This month has been designated as Healthy Aging month, but today is also the day we remember those who perished on 9/11. There are only a few days in our lives when something happens that is of such magnitude that we remember for the rest of our lives where we were when we heard about, or witnessed, the monumental event. I remember where I was when I heard President Kennedy was assassinated, I remember where I was when the first man stepped onto the moon, and I remember where I was when I saw the first terrible pictures of 9/11. A few years earlier I had worked with some of the employees of the Marsh LLC insurance company who lost their lives on that day. Many people had personal reasons for remembering that day. It is only fitting that we should pause to remember them and to recommit to the job of protecting ourselves from these horrible terrorist attacks.
On a more uplifting note, keeping ourselves healthy is an important way that we can continue to do the things we enjoy as we age. I’ve found that when I commit to myself to doing something to increase my health, it’s easier to break that commitment to myself than it is when I do it for someone else. I think of being their when my wife needs me, or my children or grandchildren need me, or the joy I get when I am able to do things with them – and I just get more committed to my goal. So, if you need a reason to stay healthy, do it for them.
There are a great many resources that are available to help you get healthy and stay healthy. The Department of Homeland Security has some excellent and concise guidelines for their employees to maintain their health as they grow old. They recommend four simple things:
- Eat and Drink Healthy.
- Move More, Sit Less.
- Get Regular Checkups.
- Be Aware of Changes in Brain Health.
You can click here to get more detail on each of the four recommendations.
On a personal note, I’m embarrassed to say that I have often neglected going to the doctor for check-ups or to investigate different maladies that have popped up. I decided that I really wanted to stay healthy for the people I love,and I’m on a much better trajectory to get healthier. I’ve even committed to starting some core exercises to help my balance and my overall health. Another trick to keeping your commitment is to get someone to exercise with you. You won’t want to let them down when you have scheduled a time when you both will exercise. My son got me interested in doing planks for increasing core strength and then I saw this article on doing wall squats, a plank exercise. When I saw it might even help your blood pressure, it sold it for me. I’m going to start the exercises… it might even help my golf game.
I hope you recommit to healthy aging, if not for yourself, for those you love.
P.S. Meeting Update – While the schedules didn’t work out for me to visit directly with Blake Moore, my representative in the House, I did get to talk with a Legislative Assistant (LA) in the Washington office.
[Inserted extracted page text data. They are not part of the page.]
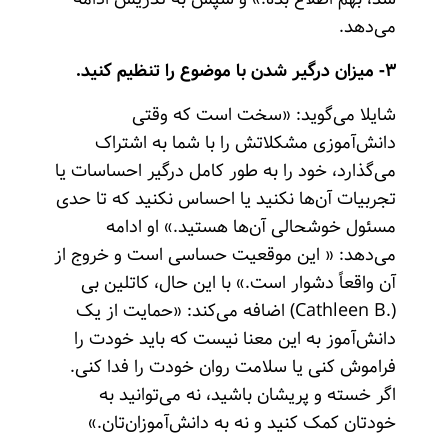
می‌دهد.
۳- میزان درگیر شدن با موضوع را تنظیم کنید.
شایلا می‌گوید: «سخت است که وقتی
دانش‌آموزی مشکلاتش را با شما به اشتراک
می‌گذارد، خود را به طور کامل درگیر احساسات یا
تجربیات آن‌ها نکنید یا احساس نکنید که تا حدی
مسئول خوشحالی آن‌ها هستید.» او ادامه
می‌دهد: « این موقعیت حساسی است و خروج از
آن واقعاً دشوار است.» با این حال، کاتلین بی
(.Cathleen B) اضافه می‌کند: «حمایت از یک
دانش‌آموز به این معنا نیست که باید خودت را
فراموش کنی یا سلامت روان خودت را فدا کنی.
اگر خسته و پریشان باشید، نه می‌توانید به
خودتان کمک کنید و نه به دانش‌آموزان‌تان.»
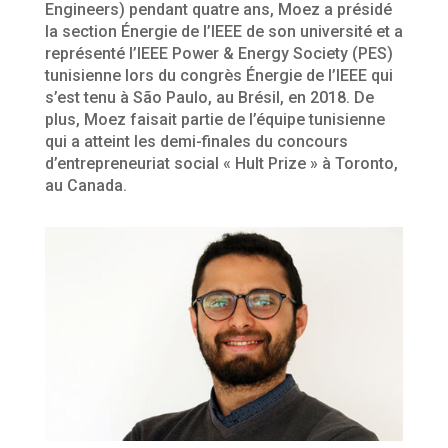
Engineers) pendant quatre ans, Moez a présidé
la section Énergie de l’IEEE de son université et a
représenté l’IEEE Power & Energy Society (PES)
tunisienne lors du congrès Énergie de l’IEEE qui
s’est tenu à São Paulo, au Brésil, en 2018. De
plus, Moez faisait partie de l’équipe tunisienne
qui a atteint les demi-finales du concours
d’entrepreneuriat social « Hult Prize » à Toronto,
au Canada.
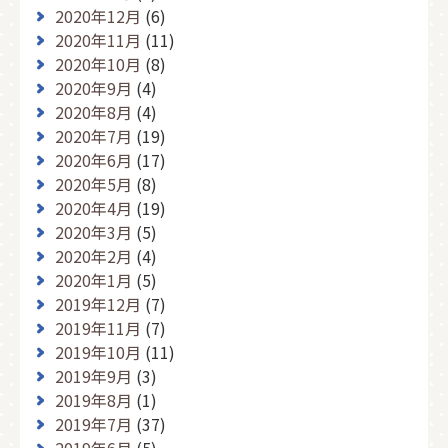
2020年12月
(6)
2020年11月
(11)
2020年10月
(8)
2020年9月
(4)
2020年8月
(4)
2020年7月
(19)
2020年6月
(17)
2020年5月
(8)
2020年4月
(19)
2020年3月
(5)
2020年2月
(4)
2020年1月
(5)
2019年12月
(7)
2019年11月
(7)
2019年10月
(11)
2019年9月
(3)
2019年8月
(1)
2019年7月
(37)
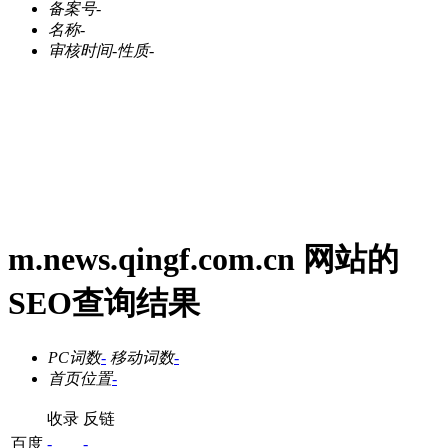
备案号
-
名称
-
审核时间
-
性质
-
m.news.qingf.com.cn 网站的
SEO查询结果
PC词数
-
移动词数
-
首页位置
-
收录
反链
百度
-
-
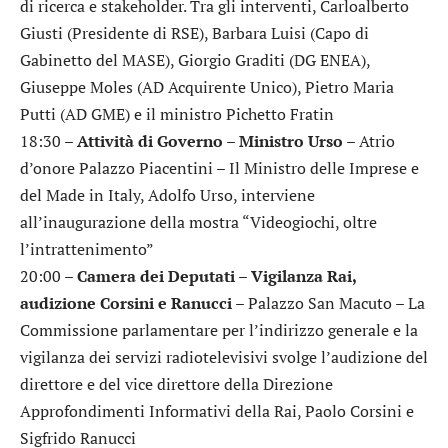
di ricerca e stakeholder. Tra gli interventi, Carloalberto
Giusti (Presidente di RSE), Barbara Luisi (Capo di
Gabinetto del MASE), Giorgio Graditi (DG ENEA),
Giuseppe Moles (AD Acquirente Unico), Pietro Maria
Putti (AD GME) e il ministro Pichetto Fratin
18:30 –
Attività di Governo – Ministro Urso
– Atrio
d’onore Palazzo Piacentini – Il Ministro delle Imprese e
del Made in Italy, Adolfo Urso, interviene
all’inaugurazione della mostra “Videogiochi, oltre
l’intrattenimento”
20:00 –
Camera dei Deputati – Vigilanza Rai,
audizione Corsini e Ranucci
– Palazzo San Macuto – La
Commissione parlamentare per l’indirizzo generale e la
vigilanza dei servizi radiotelevisivi svolge l’audizione del
direttore e del vice direttore della Direzione
Approfondimenti Informativi della Rai, Paolo Corsini e
Sigfrido Ranucci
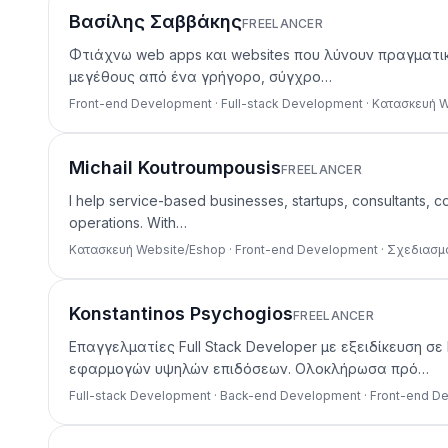
Βασίλης Σαββάκης
FREELANCER
Φτιάχνω web apps και websites που λύνουν πραγματικά 
μεγέθους από ένα γρήγορο, σύγχρο…
Front-end Development · Full-stack Development · Κατασκευή 
Michail Koutroumpousis
FREELANCER
I help service-based businesses, startups, consultants, c
operations. With…
Κατασκευή Website/Eshop · Front-end Development · Σχεδιασμ
Konstantinos Psychogios
FREELANCER
Επαγγελματίες Full Stack Developer με εξειδίκευση σ
εφαρμογών υψηλών επιδόσεων. Ολοκλήρωσα πρό…
Full-stack Development · Back-end Development · Front-end 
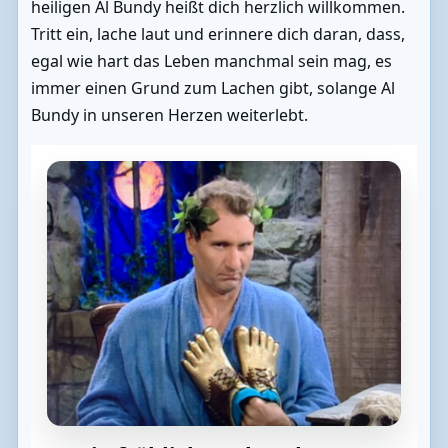
heiligen Al Bundy heißt dich herzlich willkommen.
Tritt ein, lache laut und erinnere dich daran, dass,
egal wie hart das Leben manchmal sein mag, es
immer einen Grund zum Lachen gibt, solange Al
Bundy in unseren Herzen weiterlebt.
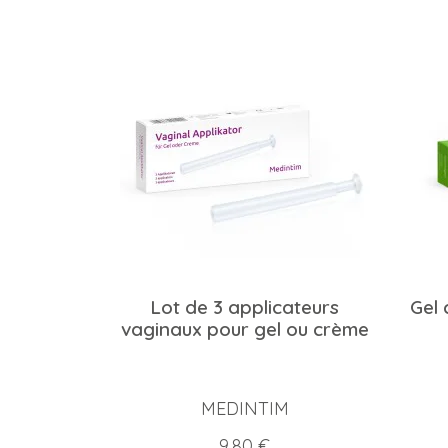
Lot de 3 applicateurs
Gel 
vaginaux pour gel ou crème
MEDINTIM
Prix
9,80 €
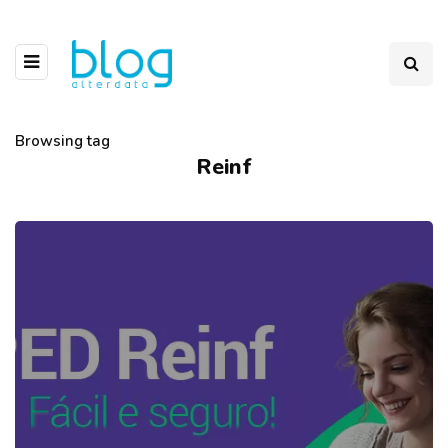
Browsing tag
Reinf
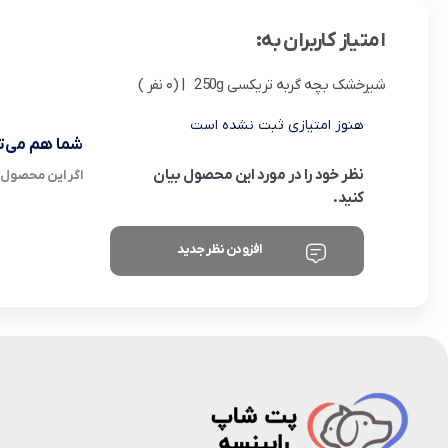
امتیاز کاربران به:
شیرخشک بچه گربه تریکسی 250g
| (0 نفر )
هنوز امتیازی ثبت نشده است
شما هم می‌تو
نظر خود را در مورد این محصول بیان
اگر این محصول ر
کنید.
افزودن نظر جدید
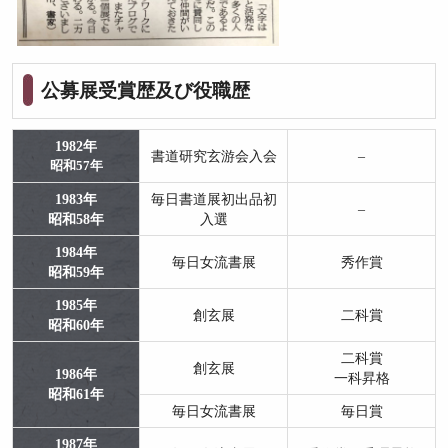
公募展受賞歴及び役職歴
1982年
書道研究玄游会入会
–
昭和57年
1983年
毎日書道展初出品初
–
昭和58年
入選
1984年
毎日女流書展
秀作賞
昭和59年
1985年
創玄展
二科賞
昭和60年
二科賞
創玄展
1986年
一科昇格
昭和61年
毎日女流書展
毎日賞
1987年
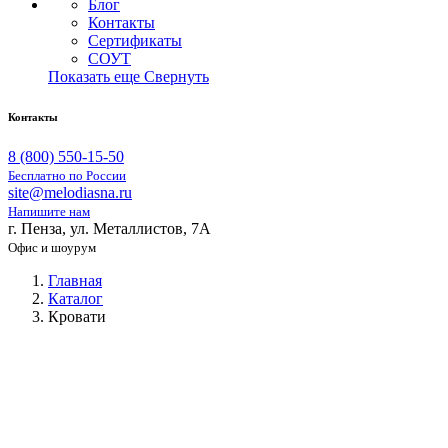
Блог
Контакты
Сертификаты
СОУТ
Показать еще
Свернуть
Контакты
8 (800) 550-15-50
Бесплатно по России
site@melodiasna.ru
Напишите нам
г. Пенза, ул. Металлистов, 7А
Офис и шоурум
Главная
Каталог
Кровати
The Congressman was traveling (summer recess, after all, is the chance lawmakers have to vacation with their families), so the next best option is speaking with the LA who covers healthcare issues for the Congressman. I do want to point out that around 80% of my lobbying visits over the years has been with LAs, legislative directors or the chief of staff rather than with the member of Congress. This LA, Nick Wooldridge, knew his stuff.
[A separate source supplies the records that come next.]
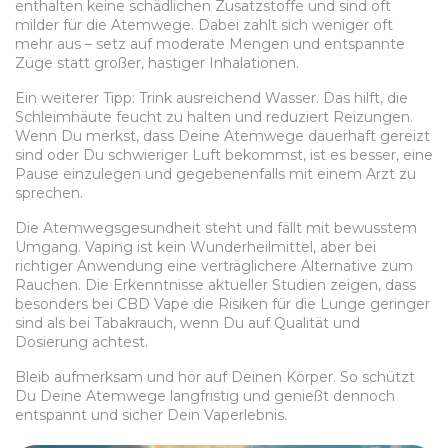
enthalten keine schädlichen Zusatzstoffe und sind oft
milder für die Atemwege. Dabei zahlt sich weniger oft
mehr aus – setz auf moderate Mengen und entspannte
Züge statt großer, hastiger Inhalationen.
Ein weiterer Tipp: Trink ausreichend Wasser. Das hilft, die
Schleimhäute feucht zu halten und reduziert Reizungen.
Wenn Du merkst, dass Deine Atemwege dauerhaft gereizt
sind oder Du schwieriger Luft bekommst, ist es besser, eine
Pause einzulegen und gegebenenfalls mit einem Arzt zu
sprechen.
Die Atemwegsgesundheit steht und fällt mit bewusstem
Umgang. Vaping ist kein Wunderheilmittel, aber bei
richtiger Anwendung eine verträglichere Alternative zum
Rauchen. Die Erkenntnisse aktueller Studien zeigen, dass
besonders bei CBD Vape die Risiken für die Lunge geringer
sind als bei Tabakrauch, wenn Du auf Qualität und
Dosierung achtest.
Bleib aufmerksam und hör auf Deinen Körper. So schützt
Du Deine Atemwege langfristig und genießt dennoch
entspannt und sicher Dein Vaperlebnis.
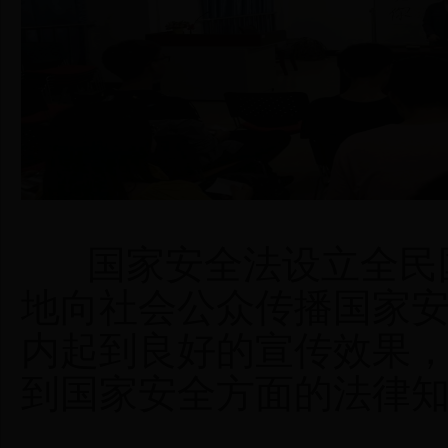
国家安全法设立全民国
地向社会公众传播国家
内起到良好的宣传效果
到国家安全方面的法律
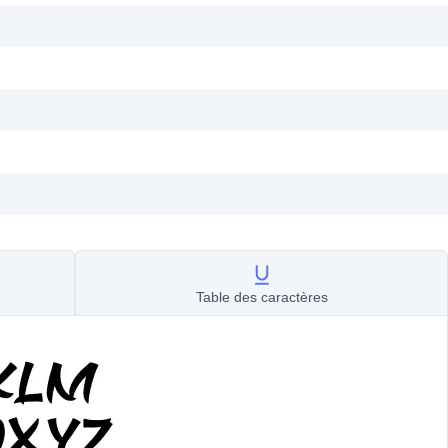
Table des caractères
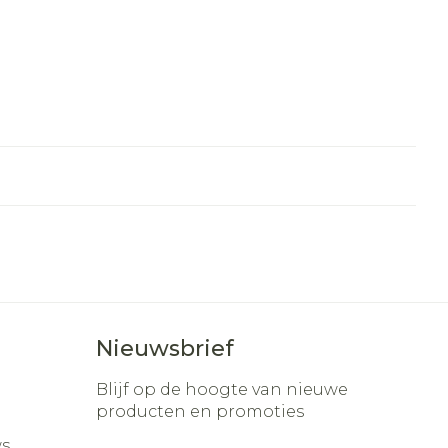
Nieuwsbrief
Blijf op de hoogte van nieuwe
producten en promoties
s
E-mail adres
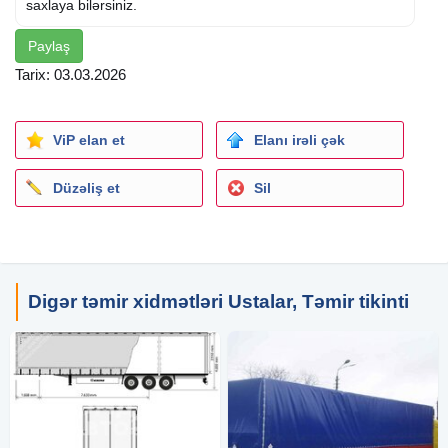
saxlaya bilərsiniz.
Paylaş
Tarix: 03.03.2026
ViP elan et
Elanı irəli çək
Düzəliş et
Sil
Digər təmir xidmətləri Ustalar, Təmir tikinti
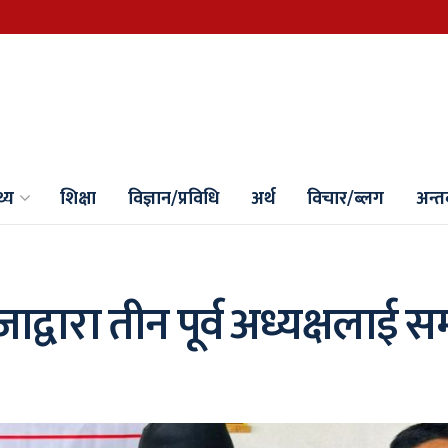
थ्य
शिक्षा
विज्ञान/प्रविधि
अर्थ
विचार/ब्लग
अन्तर्
ाद्वारा तीन पूर्व अध्यक्षलाई स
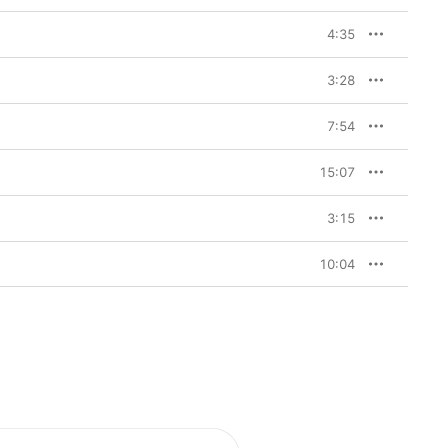
4:35
3:28
7:54
15:07
3:15
10:04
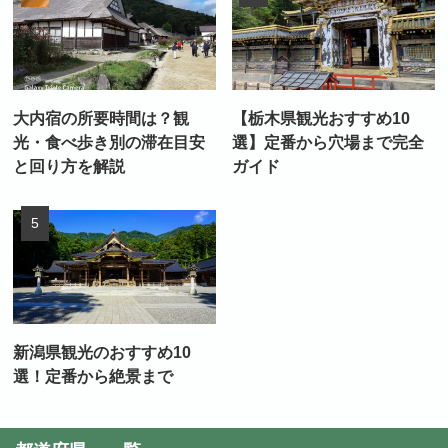
大内宿の所要時間は？観
【栃木県観光おすすめ10
光・食べ歩き別の滞在目安
選】定番から穴場まで完全
と回り方を解説
ガイド
新潟県観光のおすすめ10
選！定番から絶景まで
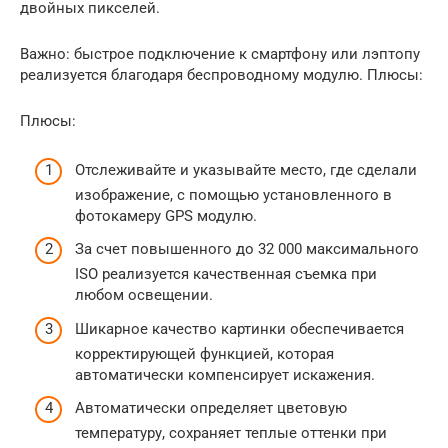
двойных пикселей.
Важно: быстрое подключение к смартфону или лэптопу
реализуется благодаря беспроводному модулю. Плюсы:
Плюсы:
Отслеживайте и указывайте место, где сделали
изображение, с помощью установленного в
фотокамеру GPS модулю.
За счет повышенного до 32 000 максимального
ISO реализуется качественная съемка при
любом освещении.
Шикарное качество картинки обеспечивается
корректирующей функцией, которая
автоматически компенсирует искажения.
Автоматически определяет цветовую
температуру, сохраняет теплые оттенки при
As you might imagine, most of my questions focused on the Inflation Reduction Act (IRA), and I started out by asking how his boss viewed the “negotiation” part of the bill. He said that this part of the IRA didn’t seem like it accomplished the goal they were looking for. He was especially concerned about the impact on restricting research on how orphan drugs for a rare disease might be helpful against other diseases. He recognized that research into a drug’s second indication benefits patients. I thought this was an astute and knowledgeable reaction to a very real impact of the IRA. He did voice his approval of the out-of-pocket cap for Part D, while also voicing his concern for the overall impact of the IRA on our Nation’s debt. He had a wait and see approach to the results of the lawsuits that have been brought against the IRA. He was against the Senate bill, the SMART Act, that would double down on the number of drugs subjected to the price fixing negotiations. I asked him about his boss’ stance on the proposed bills dealing with prescription benefit managers (PBMs). (Some background, there are two sides to how PBMs are viewed, on the one hand they are touted as the ones that negotiate with drug manufacturers for insurance companies to obtain lower prices, on the other hand, some see them as a costly part of the business process that is driven by non-cost saving incentives.) The Congressman had a remarkably interesting stance on these proposed bills. He is cautious about focusing on just one part of the business process, the PBMs, when we should evaluate the whole process and strive to make it all more efficient.
I appreciated Nick taking the time to talk with me, and I was excited to hear about Congressman Moore’s selection to be on the Budget Committee Health Care Task Force. I also am looking forward to a possible meeting with the Congressman in October. I certainly see Congressman Moore as a friend of older Americans and their access to affordable and excellent healthcare.